[Task brief] Beginning with the line that holds "無形文化遺産 (331, 2296)", write out the remaining lines of the material exactly, the last line included.

^^^^

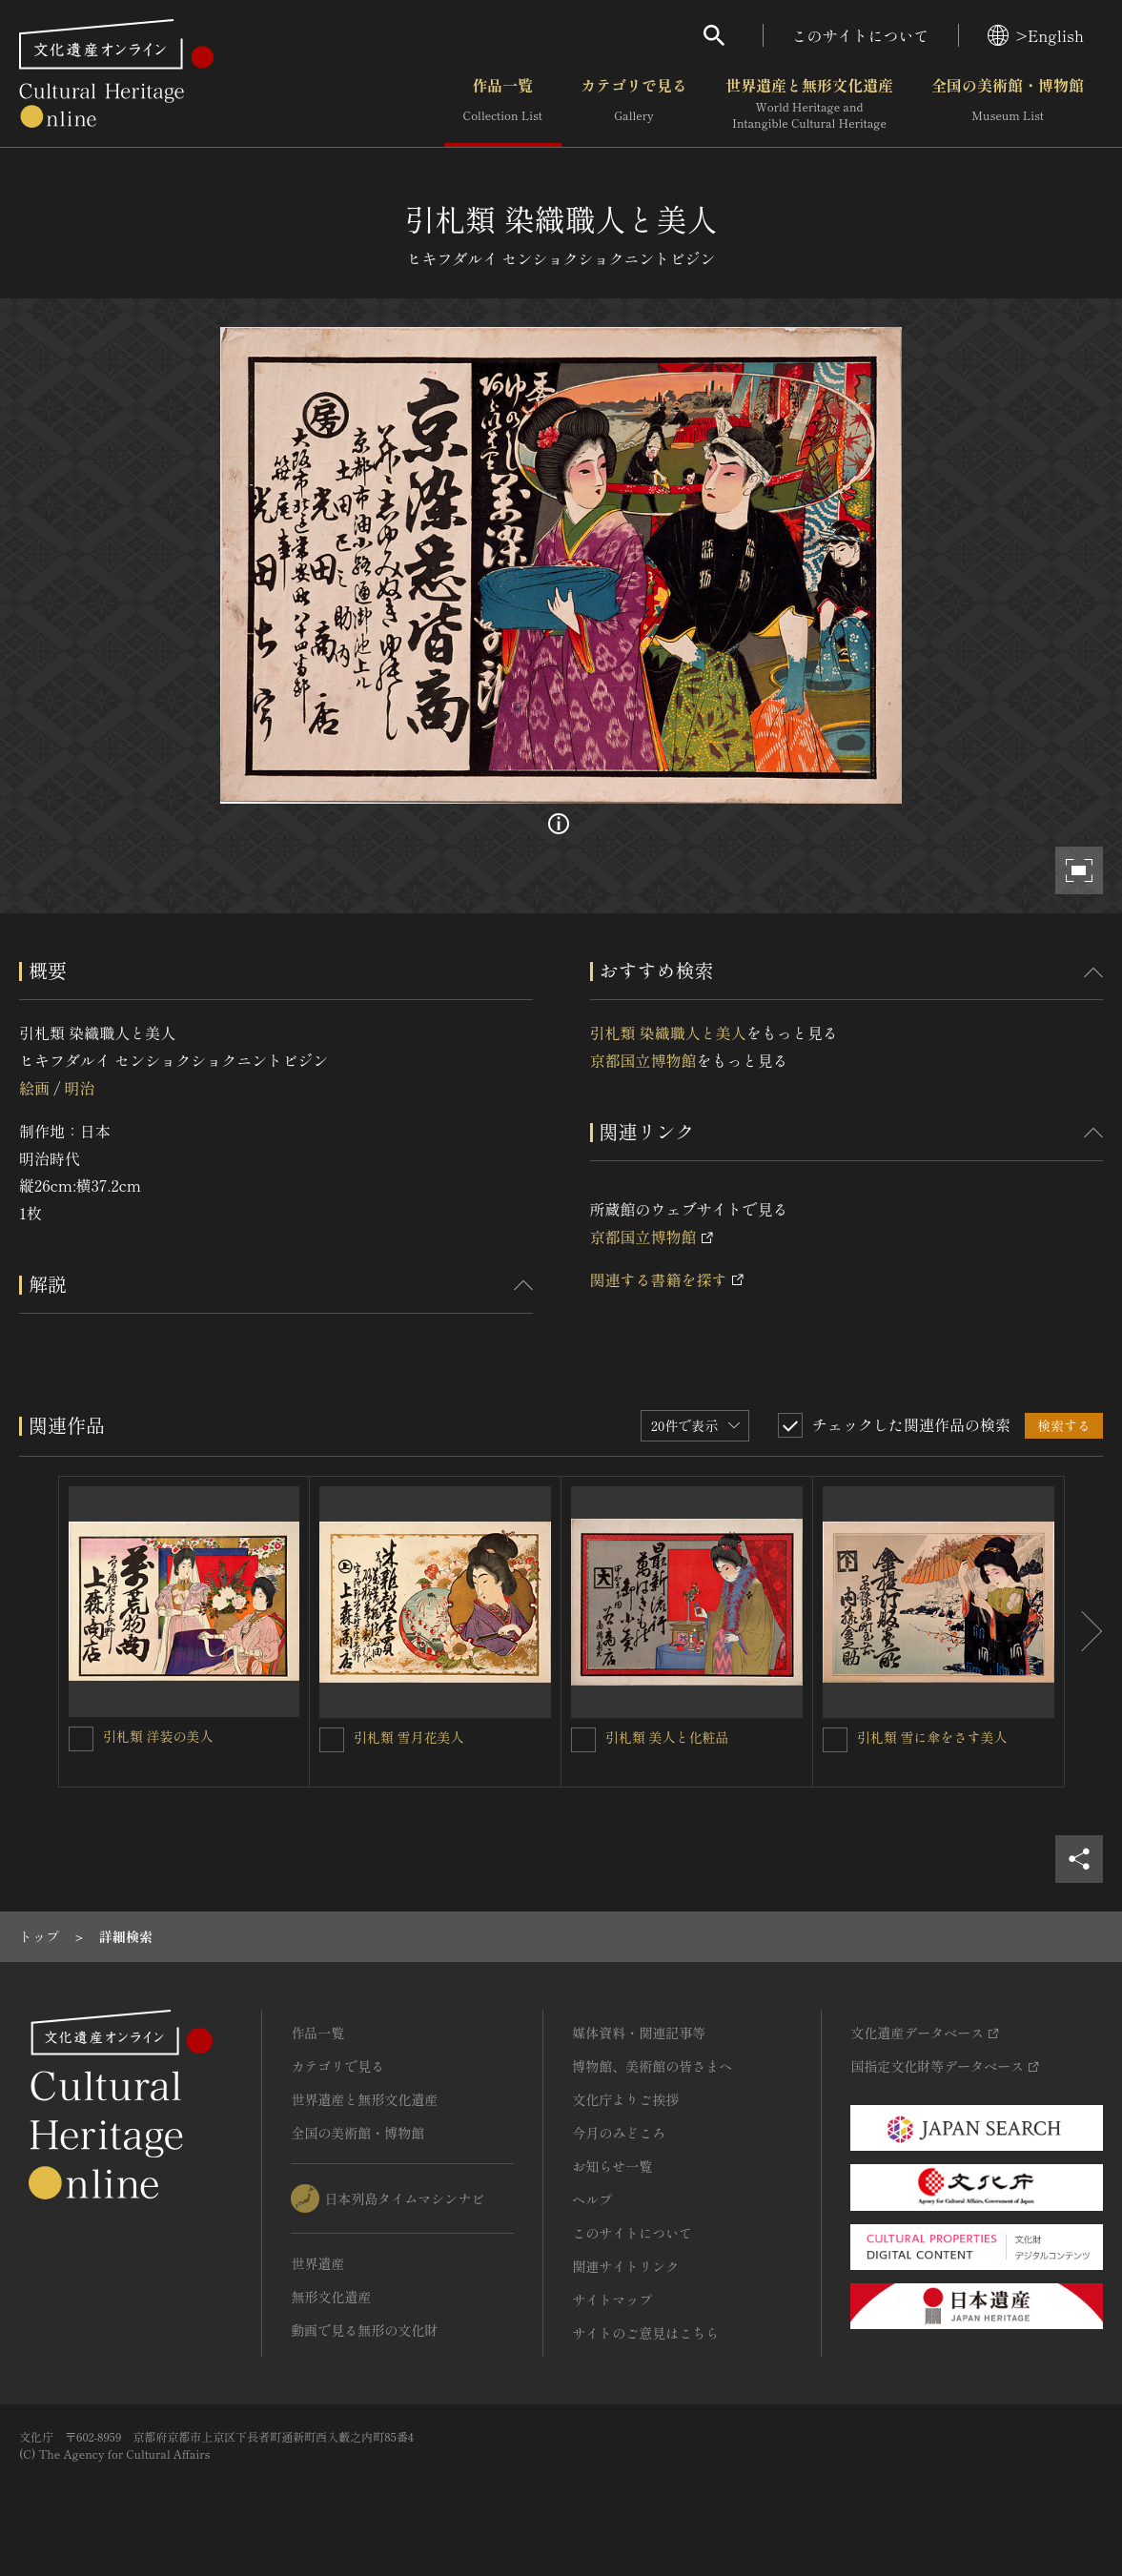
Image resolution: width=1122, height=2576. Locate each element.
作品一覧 (502, 103)
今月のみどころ (618, 2132)
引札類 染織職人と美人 (668, 1032)
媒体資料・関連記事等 (638, 2032)
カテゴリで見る (634, 103)
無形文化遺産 (331, 2296)
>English (1036, 35)
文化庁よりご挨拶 (625, 2099)
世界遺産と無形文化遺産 (809, 103)
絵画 (34, 1087)
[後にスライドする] (1084, 1632)
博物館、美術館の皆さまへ (652, 2065)
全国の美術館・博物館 (1007, 103)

^^^^

[Response area]
無形文化遺産 (331, 2296)
>English (1036, 35)
文化庁よりご挨拶 (625, 2099)
世界遺産と無形文化遺産 (809, 103)
絵画 (34, 1087)
[後にスライドする] (1084, 1632)
博物館、美術館の皆さまへ (652, 2065)
全国の美術館・博物館 (1007, 103)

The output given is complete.